Monday, August 27, 2012

Divorce


I’ve never been married.  Come to think of it, I’ve never been a really bad, drag out, knock down break up.  Almost all of my experience with divorce has come from television or movies.  Both mediums do a pretty good job of running you through the basic process and what the participants feel but until recently divorce didn’t click for me.

Last week I quit my job.  I understand your confusion as to how divorce and jobs go together.  Up until this job, I would have been in the same boat.  A job has always been a job to me.  You go in, you do your thing, you clock out and move along with your life.  It was a means to an end and that end was earning enough to do what you truly enjoyed doing with your time.  Maybe being in a position of power, where every decision came through me or maybe because of the relationships, this felt different.  The workday didn’t end at 5pm, really it didn’t end at all.  It would be a mental 24 7 of constantly thinking, analyzing, worrying about what to do next, how to get better.  Long story short, it was a commitment.  A deep commitment that was emotional, physical and mental.  Much like a marriage. 

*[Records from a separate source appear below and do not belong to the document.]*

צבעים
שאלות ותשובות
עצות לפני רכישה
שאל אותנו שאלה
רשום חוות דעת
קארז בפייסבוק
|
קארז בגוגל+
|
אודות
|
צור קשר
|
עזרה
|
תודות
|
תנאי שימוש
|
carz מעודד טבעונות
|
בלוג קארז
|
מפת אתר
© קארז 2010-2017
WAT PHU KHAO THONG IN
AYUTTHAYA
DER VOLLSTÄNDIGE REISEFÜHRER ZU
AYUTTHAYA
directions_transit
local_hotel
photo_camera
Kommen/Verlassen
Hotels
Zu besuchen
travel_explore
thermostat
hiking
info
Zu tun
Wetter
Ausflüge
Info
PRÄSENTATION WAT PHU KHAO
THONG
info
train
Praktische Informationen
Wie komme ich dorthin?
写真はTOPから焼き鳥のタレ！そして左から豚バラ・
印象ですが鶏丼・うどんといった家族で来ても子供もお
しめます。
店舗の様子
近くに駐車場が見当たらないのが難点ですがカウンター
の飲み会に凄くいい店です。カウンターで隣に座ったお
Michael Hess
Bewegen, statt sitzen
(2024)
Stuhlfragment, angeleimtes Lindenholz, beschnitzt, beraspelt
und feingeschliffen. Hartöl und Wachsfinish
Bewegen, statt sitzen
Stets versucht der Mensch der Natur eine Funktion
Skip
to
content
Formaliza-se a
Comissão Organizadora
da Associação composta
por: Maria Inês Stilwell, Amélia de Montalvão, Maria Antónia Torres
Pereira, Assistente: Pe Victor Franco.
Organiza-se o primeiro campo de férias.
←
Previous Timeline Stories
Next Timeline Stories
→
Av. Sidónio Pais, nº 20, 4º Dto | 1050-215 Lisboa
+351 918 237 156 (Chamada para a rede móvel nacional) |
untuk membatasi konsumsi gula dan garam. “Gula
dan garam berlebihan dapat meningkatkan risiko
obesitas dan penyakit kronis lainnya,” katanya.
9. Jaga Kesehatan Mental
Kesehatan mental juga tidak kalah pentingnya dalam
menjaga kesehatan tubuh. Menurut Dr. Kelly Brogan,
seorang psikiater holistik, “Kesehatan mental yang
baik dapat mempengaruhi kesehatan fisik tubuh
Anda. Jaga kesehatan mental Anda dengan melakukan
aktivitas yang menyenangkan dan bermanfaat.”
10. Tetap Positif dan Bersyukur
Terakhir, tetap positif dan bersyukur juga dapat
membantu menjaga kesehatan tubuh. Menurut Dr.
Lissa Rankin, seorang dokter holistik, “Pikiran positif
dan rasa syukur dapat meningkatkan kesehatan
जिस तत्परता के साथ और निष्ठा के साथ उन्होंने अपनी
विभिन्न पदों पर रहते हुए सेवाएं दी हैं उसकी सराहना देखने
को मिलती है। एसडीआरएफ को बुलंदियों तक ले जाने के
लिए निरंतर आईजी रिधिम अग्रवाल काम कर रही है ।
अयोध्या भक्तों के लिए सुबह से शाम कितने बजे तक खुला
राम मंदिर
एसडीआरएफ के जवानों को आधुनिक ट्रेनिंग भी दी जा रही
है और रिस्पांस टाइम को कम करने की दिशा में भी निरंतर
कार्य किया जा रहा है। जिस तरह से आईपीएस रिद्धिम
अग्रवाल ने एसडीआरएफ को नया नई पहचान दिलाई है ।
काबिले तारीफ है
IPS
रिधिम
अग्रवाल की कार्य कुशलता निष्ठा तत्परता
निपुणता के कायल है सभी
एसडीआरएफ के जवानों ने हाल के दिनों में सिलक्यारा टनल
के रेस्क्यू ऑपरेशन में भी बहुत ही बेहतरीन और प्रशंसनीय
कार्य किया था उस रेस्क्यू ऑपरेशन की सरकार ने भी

In any successful relationship (I guess, it’s been a long time), you need a strong commitment along with a willingness to compromise, a devotion of time, energy, understanding that you are in something that’s beyond yourself.  You morph into something that’s bigger than just you, a team of sorts.  A pouring of yourself into a container that’s bigger than what held you before.  It’s an extension of self that comes with growth and change and hopefully a larger worldview. 

Or at least that’s what I’ve come to hope that relationships or marriage is, or strives to become.  Like I said I’ve never been married.  I have more recently thrown myself entirely into a job.  Such that the job would overtake any and all other responsibilities, and cause me to actively not do things so I could and would be ready for work the next day.  Is that what adults do all the time?  In any case, I had completed reworked my priorities, schedules, and social life.  The one thing that I kept doing was performing every Wednesday, and looking back on it now even that feels like it was part of a cliché marriage; the one night a week where you get to skirt your responsibilities and go out with the guys.

All of these choices were made willingly, mainly because I like the idea of being a part, an essential part, of something bigger than you.  A team, a partnership.  Also, I like being good at things, finishing things, accomplishing things.  This was an opportunity for all of that to come together and have everyone benefit.  Given a long enough period of time, your identity gets muddled (much like this post) and the defining line of you vs. you as a couple or you as an individual vs. you in this partnership/collective, becomes blurred.  It becomes difficult to see where one ends and the other begins.  As long as everything is going well everyone is happy and things progress as normal further blending that line.

For me, things started to head south until I quit.  It became interesting to see the moment where the fracture of the collective ended and how I felt like I was in a dark room reaching out wildly trying to find the edge of that blurred line to regain a sense of individual self.  Seeing something that you had invested so much time and energy into, felt like a divorce.  The whole breaks down into parts, into individual pieces; pieces, which in all likelihood will never come back again to form that particular whole.  

After giving my two weeks notice, the divorce analogy came to me.  It came to me when I was going through my usual routine but things started to change.  Tasks and questions that I would normally handle would be given to other people.  It was like the parents had decided to get divorced but hadn’t told the kids yet, so each was acting slightly strange and slowly deviating from the routine.  The discomfort of being there reminded me of what it must be like for couples who split up but still live together.  The routines are similar, but not the same even though all the characters are.  That cohabitation makes the situation far worse because neither side gets to move along.

Maybe I’m being melodramatic about a job.  Maybe I’m not.  I’m not quite sure just yet, time will tell.  I do know that all of those scenes in movies and on television make a lot more sense to me now than they did two weeks ago.